EVERET displayed is correct, but GPU-Z shows the wrong


----------



## W1zzard (Jan 8, 2010)

this seems to be one of those faked cards that have been going around in the apac area. it is not a nvidia 9400 gt as the driver string shows


----------



## member0011 (Jan 8, 2010)

W1zzard said:


> this seems to be one of those faked cards that have been going around in the apac area. it is not a nvidia 9400 gt as the driver string shows



I know this is fake card, PLEASE take a look at "GPU" message box, EVEREST correctly identified the piece of card is the core of "RV370X", but the GPU-Z was identified as "5B66", which is Why?


----------



## W1zzard (Jan 8, 2010)

the guys who modify the bios pick a device id that is not recognized by gpuz so people can't easily find out if their card is fake or not. i will add 5b66 to gpuz in the next release


----------



## member0011 (Jan 8, 2010)

W1zzard said:


> the guys who modify the bios pick a device id that is not recognized by gpuz so people can't easily find out if their card is fake or not. i will add 5b66 to gpuz in the next release



"5B66" is wrong, 
this card's GPU is  "RV370X"
I want to know why the GPU-Z recognize it as "5B66" 
By modifying the BIOS, can cheat GPU-Z? 
Let GPU-Z does not correctly identify the video card GPU models?
PLEASE............................


----------



## overclocking101 (Jan 8, 2010)

what he is telling you is. the card has a fake bios on it so you cant tell if it is the card you bought or not. so it must not be the one you bought. unless you modified the bios yourself.


----------



## Jstn7477 (Jan 8, 2010)

I changed the name of my GeForce 9800 GT, without editing the BIOS, by changing the namestring in the .inf file for the driver, for my particular card's DeviceID 0605. All this did though was change the name, not make the card completely unidentifiable.
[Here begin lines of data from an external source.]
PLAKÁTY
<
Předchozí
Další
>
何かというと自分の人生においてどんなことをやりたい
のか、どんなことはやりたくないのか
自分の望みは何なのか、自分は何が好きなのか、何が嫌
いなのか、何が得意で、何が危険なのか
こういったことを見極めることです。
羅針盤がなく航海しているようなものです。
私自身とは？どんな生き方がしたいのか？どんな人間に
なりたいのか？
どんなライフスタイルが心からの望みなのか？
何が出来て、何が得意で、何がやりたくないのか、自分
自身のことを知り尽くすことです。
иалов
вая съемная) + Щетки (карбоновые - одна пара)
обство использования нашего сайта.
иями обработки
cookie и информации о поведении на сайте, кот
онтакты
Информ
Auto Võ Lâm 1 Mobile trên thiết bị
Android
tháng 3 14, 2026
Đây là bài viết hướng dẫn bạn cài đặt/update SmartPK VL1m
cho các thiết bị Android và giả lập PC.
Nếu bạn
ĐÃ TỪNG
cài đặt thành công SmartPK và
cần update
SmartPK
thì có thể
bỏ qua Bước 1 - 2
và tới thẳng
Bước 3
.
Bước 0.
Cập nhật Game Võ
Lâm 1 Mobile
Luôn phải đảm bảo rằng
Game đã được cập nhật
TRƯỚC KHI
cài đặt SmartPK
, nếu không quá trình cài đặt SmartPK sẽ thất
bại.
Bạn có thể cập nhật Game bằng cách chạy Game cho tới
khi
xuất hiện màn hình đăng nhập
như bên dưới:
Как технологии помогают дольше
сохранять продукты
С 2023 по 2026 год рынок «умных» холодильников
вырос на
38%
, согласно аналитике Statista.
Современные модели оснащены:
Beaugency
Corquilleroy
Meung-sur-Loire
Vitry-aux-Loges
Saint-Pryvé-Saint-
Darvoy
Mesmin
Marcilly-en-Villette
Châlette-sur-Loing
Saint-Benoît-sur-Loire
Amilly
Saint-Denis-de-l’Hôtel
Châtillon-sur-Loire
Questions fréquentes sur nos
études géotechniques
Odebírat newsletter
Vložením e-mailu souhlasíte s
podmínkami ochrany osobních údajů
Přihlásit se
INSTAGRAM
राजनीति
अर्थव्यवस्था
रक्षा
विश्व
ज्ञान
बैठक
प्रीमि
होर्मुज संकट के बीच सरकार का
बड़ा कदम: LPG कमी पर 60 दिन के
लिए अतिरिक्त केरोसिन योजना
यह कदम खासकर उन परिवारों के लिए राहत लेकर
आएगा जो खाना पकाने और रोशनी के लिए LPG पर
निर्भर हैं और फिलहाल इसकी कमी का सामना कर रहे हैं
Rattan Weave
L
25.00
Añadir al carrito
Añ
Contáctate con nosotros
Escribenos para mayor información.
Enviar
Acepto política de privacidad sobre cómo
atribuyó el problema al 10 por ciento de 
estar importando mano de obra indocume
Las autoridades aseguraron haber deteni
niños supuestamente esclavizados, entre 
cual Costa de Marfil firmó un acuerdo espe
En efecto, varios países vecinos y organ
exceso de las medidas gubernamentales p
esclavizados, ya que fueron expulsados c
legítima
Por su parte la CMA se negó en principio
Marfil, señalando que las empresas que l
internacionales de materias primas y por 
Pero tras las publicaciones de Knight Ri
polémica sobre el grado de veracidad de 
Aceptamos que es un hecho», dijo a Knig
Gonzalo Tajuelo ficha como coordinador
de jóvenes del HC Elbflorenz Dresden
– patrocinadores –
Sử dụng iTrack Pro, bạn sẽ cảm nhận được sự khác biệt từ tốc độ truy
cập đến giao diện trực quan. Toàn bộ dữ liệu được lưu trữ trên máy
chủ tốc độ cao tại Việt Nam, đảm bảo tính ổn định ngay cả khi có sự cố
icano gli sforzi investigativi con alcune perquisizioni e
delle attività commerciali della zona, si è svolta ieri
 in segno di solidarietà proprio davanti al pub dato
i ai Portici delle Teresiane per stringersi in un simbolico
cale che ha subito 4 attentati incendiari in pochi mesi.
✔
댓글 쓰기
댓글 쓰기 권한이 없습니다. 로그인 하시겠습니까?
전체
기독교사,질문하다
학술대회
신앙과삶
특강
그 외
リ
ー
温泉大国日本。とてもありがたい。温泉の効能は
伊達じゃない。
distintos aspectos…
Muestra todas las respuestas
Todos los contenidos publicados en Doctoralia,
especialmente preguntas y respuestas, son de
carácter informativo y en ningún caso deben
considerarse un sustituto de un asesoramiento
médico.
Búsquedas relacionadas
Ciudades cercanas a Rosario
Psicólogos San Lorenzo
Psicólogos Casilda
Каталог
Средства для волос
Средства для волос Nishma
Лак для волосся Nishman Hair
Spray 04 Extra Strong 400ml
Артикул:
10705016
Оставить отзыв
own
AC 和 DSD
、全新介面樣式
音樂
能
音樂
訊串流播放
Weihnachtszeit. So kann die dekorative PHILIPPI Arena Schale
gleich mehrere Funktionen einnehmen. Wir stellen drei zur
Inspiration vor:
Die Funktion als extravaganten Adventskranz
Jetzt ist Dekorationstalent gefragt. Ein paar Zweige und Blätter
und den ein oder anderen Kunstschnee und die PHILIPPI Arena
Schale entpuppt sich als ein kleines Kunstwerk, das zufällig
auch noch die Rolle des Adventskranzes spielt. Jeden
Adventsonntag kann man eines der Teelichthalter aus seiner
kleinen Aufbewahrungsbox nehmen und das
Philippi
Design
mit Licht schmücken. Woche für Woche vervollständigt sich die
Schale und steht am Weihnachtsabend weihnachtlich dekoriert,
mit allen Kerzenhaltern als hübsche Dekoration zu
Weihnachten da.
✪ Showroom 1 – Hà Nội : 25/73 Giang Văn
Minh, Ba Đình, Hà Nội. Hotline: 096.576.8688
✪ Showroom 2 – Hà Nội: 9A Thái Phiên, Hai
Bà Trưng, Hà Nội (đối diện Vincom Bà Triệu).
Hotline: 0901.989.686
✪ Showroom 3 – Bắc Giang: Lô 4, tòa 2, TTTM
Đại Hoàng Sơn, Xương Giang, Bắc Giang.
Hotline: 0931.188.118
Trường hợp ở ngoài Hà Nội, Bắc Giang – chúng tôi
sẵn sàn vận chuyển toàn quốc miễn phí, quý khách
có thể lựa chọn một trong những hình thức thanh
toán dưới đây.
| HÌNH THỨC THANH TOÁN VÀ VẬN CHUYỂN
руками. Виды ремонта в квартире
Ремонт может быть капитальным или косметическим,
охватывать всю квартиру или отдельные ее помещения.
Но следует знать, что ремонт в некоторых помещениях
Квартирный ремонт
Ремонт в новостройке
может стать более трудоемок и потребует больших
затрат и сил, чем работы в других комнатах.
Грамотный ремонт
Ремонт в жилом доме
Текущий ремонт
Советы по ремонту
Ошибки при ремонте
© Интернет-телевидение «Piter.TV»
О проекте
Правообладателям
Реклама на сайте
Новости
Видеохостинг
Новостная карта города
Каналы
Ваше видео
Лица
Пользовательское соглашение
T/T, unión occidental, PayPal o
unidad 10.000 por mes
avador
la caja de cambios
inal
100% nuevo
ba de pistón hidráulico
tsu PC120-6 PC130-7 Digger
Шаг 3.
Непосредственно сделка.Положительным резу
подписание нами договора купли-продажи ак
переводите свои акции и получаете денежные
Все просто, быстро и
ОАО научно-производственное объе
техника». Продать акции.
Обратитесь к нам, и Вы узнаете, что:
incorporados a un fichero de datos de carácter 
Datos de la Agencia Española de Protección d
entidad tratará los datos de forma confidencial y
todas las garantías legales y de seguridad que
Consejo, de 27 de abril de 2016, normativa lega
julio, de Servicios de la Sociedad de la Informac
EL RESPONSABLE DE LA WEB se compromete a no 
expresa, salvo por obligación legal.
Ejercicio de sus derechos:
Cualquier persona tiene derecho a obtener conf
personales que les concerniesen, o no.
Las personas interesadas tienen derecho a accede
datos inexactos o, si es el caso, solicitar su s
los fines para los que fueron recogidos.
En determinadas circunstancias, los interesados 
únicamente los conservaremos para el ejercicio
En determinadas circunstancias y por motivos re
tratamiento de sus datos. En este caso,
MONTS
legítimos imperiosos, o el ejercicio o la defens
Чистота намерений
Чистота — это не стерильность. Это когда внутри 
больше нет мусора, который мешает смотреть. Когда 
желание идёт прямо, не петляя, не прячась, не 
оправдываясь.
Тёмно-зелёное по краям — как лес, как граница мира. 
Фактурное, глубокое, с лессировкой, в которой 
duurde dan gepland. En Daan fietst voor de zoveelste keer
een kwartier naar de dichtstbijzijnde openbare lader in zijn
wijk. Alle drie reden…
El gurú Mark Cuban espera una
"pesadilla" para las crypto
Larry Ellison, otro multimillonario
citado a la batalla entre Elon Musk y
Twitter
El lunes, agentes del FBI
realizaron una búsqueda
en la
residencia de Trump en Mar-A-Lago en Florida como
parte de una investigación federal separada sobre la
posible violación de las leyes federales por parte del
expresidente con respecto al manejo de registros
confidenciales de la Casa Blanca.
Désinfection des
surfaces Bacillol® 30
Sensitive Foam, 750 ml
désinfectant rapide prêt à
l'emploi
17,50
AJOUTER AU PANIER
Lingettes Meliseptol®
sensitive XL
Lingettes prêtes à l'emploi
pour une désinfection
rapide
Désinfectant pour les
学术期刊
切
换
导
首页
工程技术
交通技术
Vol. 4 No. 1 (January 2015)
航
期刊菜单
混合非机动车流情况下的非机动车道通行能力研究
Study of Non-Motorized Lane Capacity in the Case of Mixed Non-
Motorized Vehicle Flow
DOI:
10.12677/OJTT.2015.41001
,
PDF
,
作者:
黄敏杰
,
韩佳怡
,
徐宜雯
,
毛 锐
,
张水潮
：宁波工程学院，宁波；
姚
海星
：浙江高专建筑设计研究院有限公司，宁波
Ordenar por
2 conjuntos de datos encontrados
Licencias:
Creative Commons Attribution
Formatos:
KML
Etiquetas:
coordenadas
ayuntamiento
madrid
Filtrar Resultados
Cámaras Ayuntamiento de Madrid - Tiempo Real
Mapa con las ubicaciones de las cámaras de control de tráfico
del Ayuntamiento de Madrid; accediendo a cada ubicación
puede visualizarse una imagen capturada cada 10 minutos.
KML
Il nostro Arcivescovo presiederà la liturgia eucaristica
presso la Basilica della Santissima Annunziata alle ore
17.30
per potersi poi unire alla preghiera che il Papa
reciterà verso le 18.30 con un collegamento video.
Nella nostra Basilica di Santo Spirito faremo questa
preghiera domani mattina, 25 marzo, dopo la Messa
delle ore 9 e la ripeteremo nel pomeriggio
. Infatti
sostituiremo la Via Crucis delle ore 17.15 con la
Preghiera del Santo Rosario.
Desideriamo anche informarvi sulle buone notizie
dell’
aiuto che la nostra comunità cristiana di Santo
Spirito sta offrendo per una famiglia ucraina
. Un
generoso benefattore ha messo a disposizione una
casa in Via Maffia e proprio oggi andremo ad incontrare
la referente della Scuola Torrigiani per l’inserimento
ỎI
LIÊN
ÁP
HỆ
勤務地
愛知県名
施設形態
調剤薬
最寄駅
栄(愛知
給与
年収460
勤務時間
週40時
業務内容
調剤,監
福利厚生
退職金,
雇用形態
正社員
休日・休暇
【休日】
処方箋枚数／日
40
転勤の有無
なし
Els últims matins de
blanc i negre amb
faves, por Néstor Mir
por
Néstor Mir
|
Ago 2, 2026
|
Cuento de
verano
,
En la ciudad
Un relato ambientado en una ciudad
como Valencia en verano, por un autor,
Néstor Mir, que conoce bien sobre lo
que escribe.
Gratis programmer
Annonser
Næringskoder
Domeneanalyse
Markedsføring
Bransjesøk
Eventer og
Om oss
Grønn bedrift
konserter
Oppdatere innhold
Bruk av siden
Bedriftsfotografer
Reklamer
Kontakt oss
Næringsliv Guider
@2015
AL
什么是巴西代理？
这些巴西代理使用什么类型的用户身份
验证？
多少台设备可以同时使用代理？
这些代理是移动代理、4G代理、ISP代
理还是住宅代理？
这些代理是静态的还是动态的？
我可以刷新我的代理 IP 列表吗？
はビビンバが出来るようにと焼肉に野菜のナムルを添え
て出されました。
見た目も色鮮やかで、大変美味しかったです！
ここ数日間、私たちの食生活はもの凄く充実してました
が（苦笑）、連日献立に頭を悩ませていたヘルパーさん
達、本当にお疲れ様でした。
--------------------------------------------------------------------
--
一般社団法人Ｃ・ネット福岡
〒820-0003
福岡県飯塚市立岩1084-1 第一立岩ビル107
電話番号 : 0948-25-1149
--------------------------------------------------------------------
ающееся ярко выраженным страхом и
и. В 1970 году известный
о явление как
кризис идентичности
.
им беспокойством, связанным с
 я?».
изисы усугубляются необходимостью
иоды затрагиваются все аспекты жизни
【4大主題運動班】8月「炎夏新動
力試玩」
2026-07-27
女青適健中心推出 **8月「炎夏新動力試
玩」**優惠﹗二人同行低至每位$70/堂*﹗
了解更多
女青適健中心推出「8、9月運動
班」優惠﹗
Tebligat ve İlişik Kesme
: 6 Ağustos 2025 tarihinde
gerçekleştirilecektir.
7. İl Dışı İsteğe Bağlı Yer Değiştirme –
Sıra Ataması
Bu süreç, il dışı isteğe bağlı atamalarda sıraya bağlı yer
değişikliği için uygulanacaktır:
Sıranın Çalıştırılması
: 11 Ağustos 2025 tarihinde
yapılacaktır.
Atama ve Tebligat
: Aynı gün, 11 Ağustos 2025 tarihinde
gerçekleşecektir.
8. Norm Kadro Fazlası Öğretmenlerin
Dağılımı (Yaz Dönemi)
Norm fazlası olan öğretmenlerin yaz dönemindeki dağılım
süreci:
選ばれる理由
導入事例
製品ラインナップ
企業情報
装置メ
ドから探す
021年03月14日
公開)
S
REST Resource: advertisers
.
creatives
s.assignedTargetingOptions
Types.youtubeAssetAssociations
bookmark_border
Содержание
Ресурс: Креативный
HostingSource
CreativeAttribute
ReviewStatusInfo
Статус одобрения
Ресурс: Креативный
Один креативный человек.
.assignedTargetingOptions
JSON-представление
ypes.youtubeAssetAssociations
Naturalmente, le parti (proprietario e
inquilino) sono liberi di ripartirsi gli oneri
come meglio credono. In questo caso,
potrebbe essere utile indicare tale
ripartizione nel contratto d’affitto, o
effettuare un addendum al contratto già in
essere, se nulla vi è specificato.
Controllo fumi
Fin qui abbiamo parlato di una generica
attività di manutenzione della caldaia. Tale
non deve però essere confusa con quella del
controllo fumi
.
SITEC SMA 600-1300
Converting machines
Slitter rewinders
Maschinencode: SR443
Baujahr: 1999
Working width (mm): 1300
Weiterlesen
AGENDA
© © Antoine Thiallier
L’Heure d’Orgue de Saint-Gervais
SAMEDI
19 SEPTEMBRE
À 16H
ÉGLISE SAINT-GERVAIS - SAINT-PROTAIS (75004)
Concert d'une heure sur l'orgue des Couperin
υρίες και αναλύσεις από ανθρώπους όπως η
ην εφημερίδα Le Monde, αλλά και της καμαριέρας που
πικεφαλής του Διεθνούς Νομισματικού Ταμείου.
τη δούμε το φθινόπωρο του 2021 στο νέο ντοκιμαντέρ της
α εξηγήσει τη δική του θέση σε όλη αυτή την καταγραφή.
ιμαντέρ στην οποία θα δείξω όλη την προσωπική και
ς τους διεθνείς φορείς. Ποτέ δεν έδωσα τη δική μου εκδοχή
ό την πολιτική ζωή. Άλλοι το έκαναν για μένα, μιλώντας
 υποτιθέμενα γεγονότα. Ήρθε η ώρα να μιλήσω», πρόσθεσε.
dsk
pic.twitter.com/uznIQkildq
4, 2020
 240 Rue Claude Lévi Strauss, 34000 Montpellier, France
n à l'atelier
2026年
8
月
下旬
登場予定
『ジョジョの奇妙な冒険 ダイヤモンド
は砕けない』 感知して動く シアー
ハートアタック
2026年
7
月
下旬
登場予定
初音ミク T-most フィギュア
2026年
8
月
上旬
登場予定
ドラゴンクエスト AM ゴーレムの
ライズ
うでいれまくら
You can probably change the DevID in BIOS to reflect your real card (ATI X-series.)


----------



## member0011 (Jan 9, 2010)

GPU! GPU!


----------



## Mussels (Jan 9, 2010)

i think what he's asking is, how come everest can ID it properly, and GPU-Z cant


----------



## member0011 (Jan 9, 2010)

Mussels said:


> i think what he's asking is, how come everest can ID it properly, and GPU-Z cant



YES YES


----------



## jimmyz (Jan 9, 2010)

Like W1zzard said it is due to the fact GPU-Z looks for a particular device ID. everest uses a different method. W1zzard said he will update the database but cards with a hacked Bios will always be a problem. 
There is nothing wrong with GPU-Z, your card lied to it. 

On a side note I bet the driver installs are fun with that ATI/Nvidia hybrid..LOL


----------